Il 16 gennaio un sedicenne era stato accoltellato mentre camminava su corso Garibaldi a Napoli. Il ragazzo era stato aggredito da un gruppo di coetanei. 

I carabinieri hanno denunciato per lesioni aggravate in concorso quattro ragazzi di età compresa tra i 15 e i 16 anni, sarebbero loro ad aver aggredito e accoltellato il 16enne che rientrava a casa dopo gli allenamenti di calcio. 

I militari dell'Arma sono partiti dall'analisi delle immagini dei sistemi di videosorveglianza presenti in zona, riconoscendo un  16enne, originario del rione cittadino del Borgo Sant'Antonio Abate. Perquisita la sua abitazione, hanno trovato i vestiti da lui indossati il giorno dell'aggressione. Poi sono stati individuati gli altri tr.

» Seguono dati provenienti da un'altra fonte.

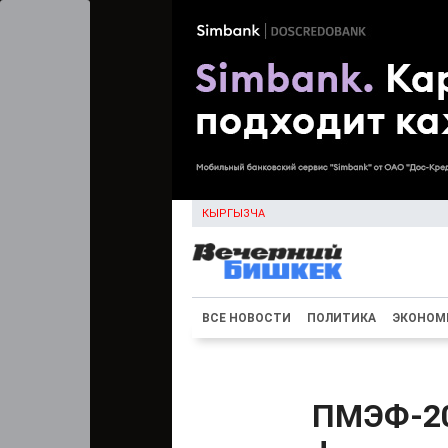
КЫРГЫЗЧА
ВСЕ НОВОСТИ
ПОЛИТИКА
ЭКОНОМ
ПМЭФ-20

Davanti al pm della procura minorile titolare del fascicolo, i tre minorenni avrebbero ammesso le responsabilità, fornendo tutti i dettagli dell'aggressione e dell'acquisto dell'arma, avvenuto poco prima. 

Le perquisizioni hanno consentito di rinvenire gli indumenti che i ragazzi avevano quel giorno, due telefoni cellulari usati per comunicare tra loro e un coltello a serramanico simile a quello utilizzato per ferire il coetaneo. 

Due tra gli indagati hanno preso parte anche all'aggressione, avvenuta il 17 gennaio scorso, ad alcuni poliziotti intervenuti nel Borgo Sant'Antonio in occasione dei tradizionali 'fuocarazzi', falò in onore del santo con gli abeti decorati a Natale.

La presa di posizione di Giuseppe Alviti, presidente nazionale associazione guardie particolari giurate: "In tempi non sospetti  ho chiesto di controllare h 24 il territorio con l'ausilio anche delle guardie particolari giurate in virtù del protocollo d'intesa mille occhi sulla città che prevedeva la sinergia tra forze dell'ordine e vigilanza privata. Purtroppo dal 2009 tutto ciò viene riproposto solo in campagna elettorale. Occorre monitorare e sanzionare chi vende coltelli a minori".